Bike & Hike - Federispitz (1865 m) mit neuem (?) Zustieg


Publiziert von PStraub , 15. Mai 2013 um 15:01.

Region: Welt » Schweiz » St.Gallen
Tour Datum:15 Mai 2013
Wandern Schwierigkeit: T5- - anspruchsvolles Alpinwandern
Mountainbike Schwierigkeit: L - Leicht fahrbar
Wegpunkte:
Geo-Tags: Speerkette   CH-SG   Speer-Mattstock   Zürcher Hausberge   CH-GL   Oberseegruppe 
Zeitbedarf: 5:00
Aufstieg: 1550 m

Wenn die Klimaerwärmung bei uns eine unmittelbare Folge hat, ist es die: Die Hoch- und Tiefdruckgebiete ziehen nördlicher vorüber als noch vor wenigen Jahren. Statt dass sich über den Alpen ab und zu ein stabiles Hoch bildet, sind die jeweiligen Zentren über Norddeutschland oder Norditalien. Und wir liegen in der Druckausgleichszone dazwischen - was entweder Bise oder Föhn bedeutet.

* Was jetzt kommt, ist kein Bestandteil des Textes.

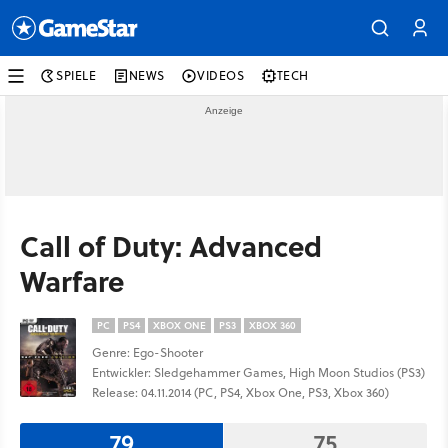
SPIELE
NEWS
VIDEOS
TECH
Call of Duty: Advanced
Warfare
PC
PS4
XBOX ONE
PS3
XBOX 360
Genre: Ego-Shooter
Entwickler: Sledgehammer Games, High Moon Studios (PS3)
Release: 04.11.2014 (PC, PS4, Xbox One, PS3, Xbox 360)
79
75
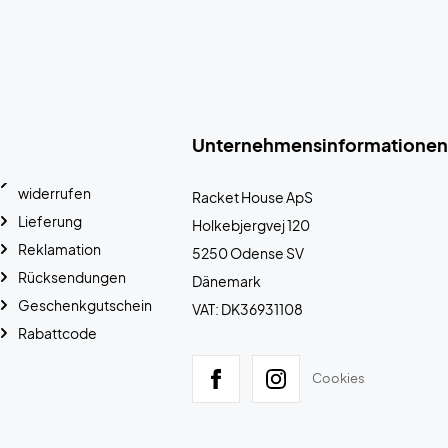
Unternehmensinformationen
widerrufen
Racket House ApS
Lieferung
Holkebjergvej 120
Reklamation
5250 Odense SV
Rücksendungen
Dänemark
Geschenkgutschein
VAT: DK36931108
Rabattcode
Cookies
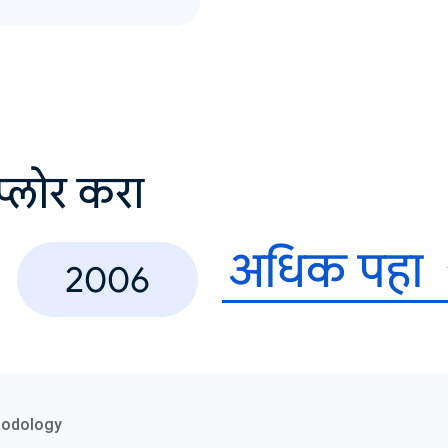
सप्लोर करा
अधिक पहा
2006
hodology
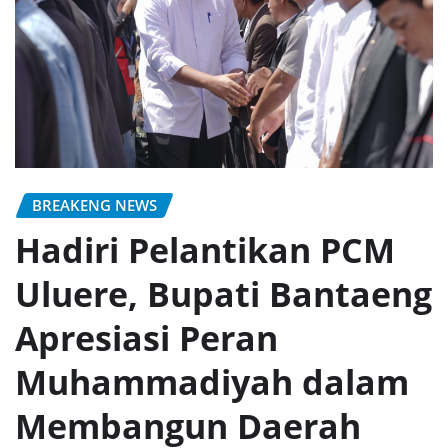
BREAKENG NEWS
Hadiri Pelantikan PCM
Uluere, Bupati Bantaeng
Apresiasi Peran
Muhammadiyah dalam
Membangun Daerah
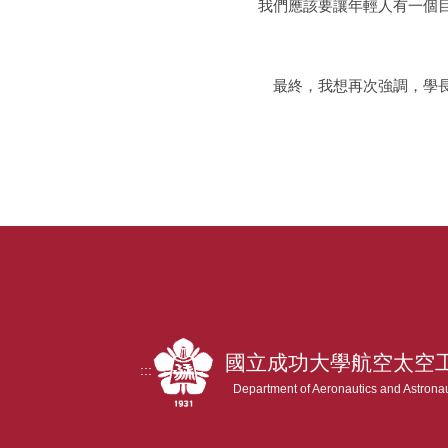
我們應該要讓年輕人有一個
最終，我想再次強調，學長
國立成功大學航空太空
:::
Department of Aeronautics and Astrona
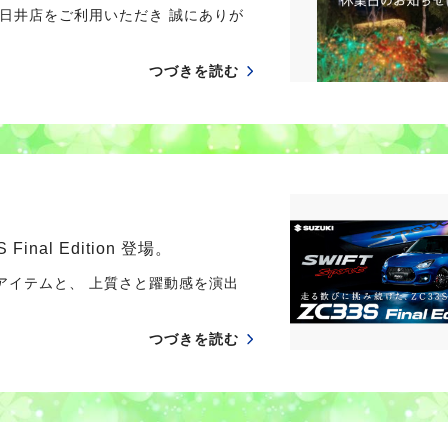
日井店をご利用いただき 誠にありが
つづきを読む
al Edition 登場。
イテムと、 上質さと躍動感を演出
つづきを読む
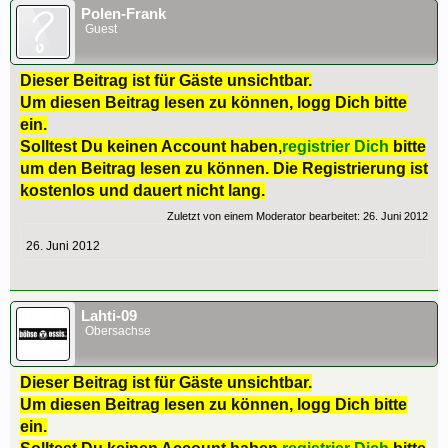
Polen-Frank
Guest
Dieser Beitrag ist für Gäste unsichtbar.
Um diesen Beitrag lesen zu können, logg Dich bitte
ein.
Solltest Du keinen Account haben,
registrier Dich
bitte
um den Beitrag lesen zu können. Die Registrierung ist
kostenlos und dauert nicht lang.
Zuletzt von einem Moderator bearbeitet:
26. Juni 2012
26. Juni 2012
Lahti-09
Obersachse
Dieser Beitrag ist für Gäste unsichtbar.
Um diesen Beitrag lesen zu können, logg Dich bitte
ein.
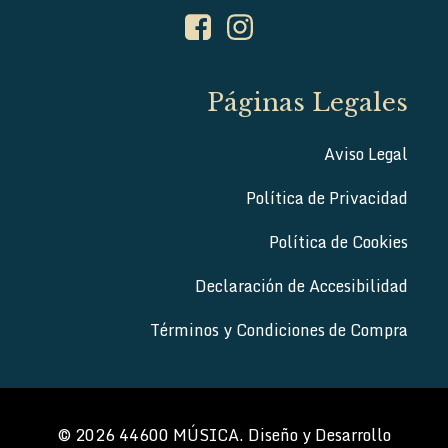
Páginas Legales
Aviso Legal
Política de Privacidad
Política de Cookies
Declaración de Accesibilidad
Términos y Condiciones de Compra
© 2026 44600 MÚSICA. Diseño y Desarrollo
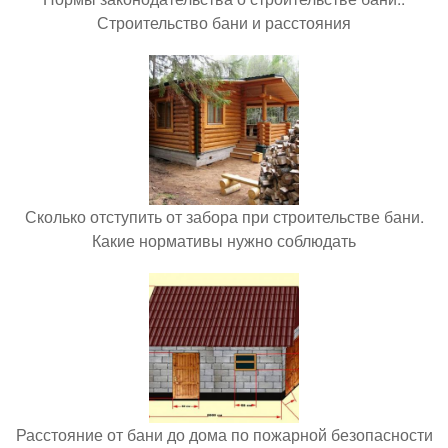
Строительство бани и расстояния
Сколько отступить от забора при строительстве бани.
Какие нормативы нужно соблюдать
Расстояние от бани до дома по пожарной безопасности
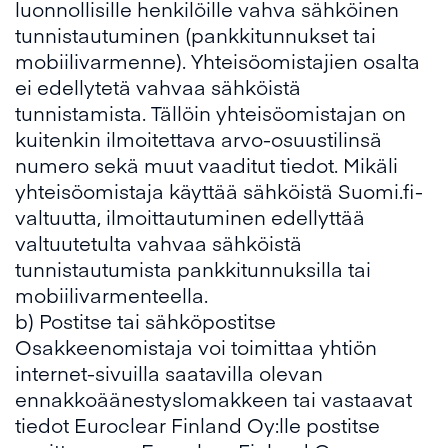
luonnollisille henkilöille vahva sähköinen
tunnistautuminen (pankkitunnukset tai
mobiilivarmenne). Yhteisöomistajien osalta
ei edellytetä vahvaa sähköistä
tunnistamista. Tällöin yhteisöomistajan on
kuitenkin ilmoitettava arvo-osuustilinsä
numero sekä muut vaaditut tiedot. Mikäli
yhteisöomistaja käyttää sähköistä Suomi.fi-
valtuutta, ilmoittautuminen edellyttää
valtuutetulta vahvaa sähköistä
tunnistautumista pankkitunnuksilla tai
mobiilivarmenteella.
b) Postitse tai sähköpostitse
Osakkeenomistaja voi toimittaa yhtiön
internet-sivuilla saatavilla olevan
ennakkoäänestyslomakkeen tai vastaavat
tiedot Euroclear Finland Oy:lle postitse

Heute wurden wir wieder mit Föhn "beglückt". Bei uns im Westbalkan (= Ostschweiz) heisst das: trocken, windig und warm in den Tälern. Oder: Gut genug für eine Bike & Hike-Tour. 
 
Mein heutiges Ziel war der Federispitz. 
"Unterländer" nehmen dafür vorteilhaft die Bergstrasse Schänis bis P. 1182 (unterhalb Schwanten), die sehr bike-freundlich zu fahren ist. Für Glarner ist die Variante Weesen - Matt naheliegender. Auch diese ist gut ausgebaut und kann bis Unterfidertschen befahren werden.
 
Schon während der Anfahrt durchs Riet blies der "Oberländer" (Föhn aus dem Rheintal) kräftig - natürlich immer schön von vorn. Die Wolkendecke sah eher bedrohlich aus. Doch die Druckdifferenz über die Alpen war so deutlich, dass es keinen Zweifel daran geben konnte, dass es trocken bleiben würde.
 
Ab Weesen die Bergstrasse hoch, am Gufler und oben an den Hütten von Matt vorbei bis nach Unterfidertschen. Das letzte Stück ist etwas rauh, aber noch gut befahrbar.

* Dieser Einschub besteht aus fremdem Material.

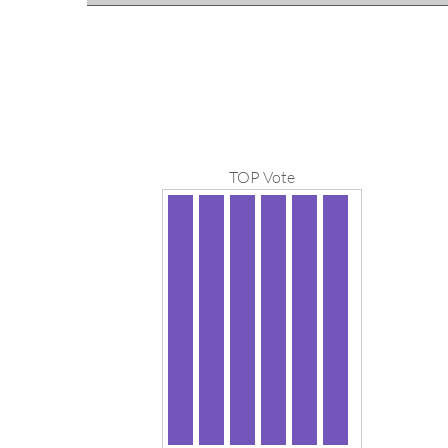
TOP Vote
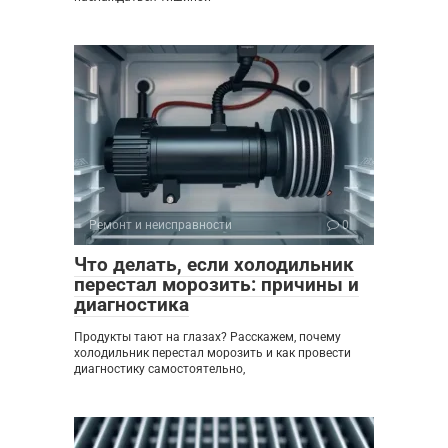
Ремонт и неисправности
0
Что делать, если холодильник
перестал морозить: причины и
диагностика
Продукты тают на глазах? Расскажем, почему
холодильник перестал морозить и как провести
диагностику самостоятельно,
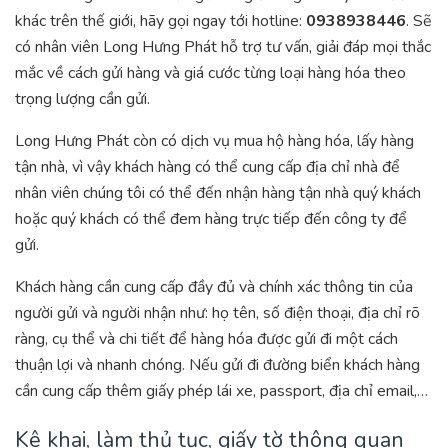
khác trên thế giới, hãy gọi ngay tới hotline:
0938938446
. Sẽ
có nhân viên Long Hưng Phát hỗ trợ tư vấn, giải đáp mọi thắc
mắc về cách gửi hàng và giá cước từng loại hàng hóa theo
trọng lượng cần gửi.
Long Hưng Phát còn có dịch vụ mua hộ hàng hóa, lấy hàng
tận nhà, vì vậy khách hàng có thể cung cấp địa chỉ nhà để
nhân viên chúng tôi có thể đến nhận hàng tận nhà quý khách
hoặc quý khách có thể đem hàng trực tiếp đến công ty để
gửi.
Khách hàng cần cung cấp đầy đủ và chính xác thông tin của
người gửi và người nhận như: họ tên, số điện thoại, địa chỉ rõ
ràng, cụ thể và chi tiết để hàng hóa được gửi đi một cách
thuận lợi và nhanh chóng. Nếu gửi đi đường biển khách hàng
cần cung cấp thêm giấy phép lái xe, passport, địa chỉ email,…
Kê khai, làm thủ tục, giấy tờ thông quan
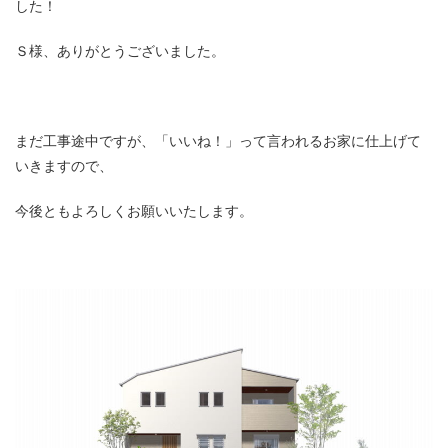
した！
Ｓ様、ありがとうございました。
まだ工事途中ですが、「いいね！」って言われるお家に仕上げて
いきますので、
今後ともよろしくお願いいたします。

Hier Tenue-Wechsel, dann auf dem markierten Weg nach Oberfidertschen. Der direkte Aufstieg ab hier geht direkt über Fidertschenboden zum Gipfel. Das wollte ich aber nicht, sondern eine neue Variante versuchen: Über die Südostkante des Plättlispitzes. Dafür nahm ich den markierten Weg Richtung Obernäten. Der hat unter dem harten Winter arg gelitten und ist zZ. nur unter Vorbehalt - eher T4 als T3 - begehbar.
 
Auf ca. 1500 m verlässt der Weg den Wald, ab hier bin ich mehr oder weniger dem Grat gefolgt. Das geht deutlich besser, als man von unten vermuten würde, so an der Grenze zwischen T4 und T5. 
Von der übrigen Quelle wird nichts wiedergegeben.